- The problem
Report, from the records below, every line where the word "hari" appears.
(Beginning of Material for this task)
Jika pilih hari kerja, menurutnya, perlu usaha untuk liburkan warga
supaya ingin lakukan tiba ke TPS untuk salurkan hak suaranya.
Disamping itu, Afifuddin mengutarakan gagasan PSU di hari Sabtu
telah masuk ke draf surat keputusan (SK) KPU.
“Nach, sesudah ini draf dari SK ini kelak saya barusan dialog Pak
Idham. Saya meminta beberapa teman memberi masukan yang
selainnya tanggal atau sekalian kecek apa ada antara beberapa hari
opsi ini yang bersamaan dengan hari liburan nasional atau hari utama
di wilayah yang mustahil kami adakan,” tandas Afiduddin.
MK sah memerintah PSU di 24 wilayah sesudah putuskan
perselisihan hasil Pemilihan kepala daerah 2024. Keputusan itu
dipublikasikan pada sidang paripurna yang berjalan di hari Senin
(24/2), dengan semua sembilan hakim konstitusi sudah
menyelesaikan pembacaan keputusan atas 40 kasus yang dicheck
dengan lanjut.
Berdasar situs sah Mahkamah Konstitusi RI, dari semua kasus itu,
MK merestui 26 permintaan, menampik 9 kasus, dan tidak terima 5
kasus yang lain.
(End of Material for this task)
- Task response
Jika pilih hari kerja, menurutnya, perlu usaha untuk liburkan warga
Disamping itu, Afifuddin mengutarakan gagasan PSU di hari Sabtu
selainnya tanggal atau sekalian kecek apa ada antara beberapa hari
opsi ini yang bersamaan dengan hari liburan nasional atau hari utama
dipublikasikan pada sidang paripurna yang berjalan di hari Senin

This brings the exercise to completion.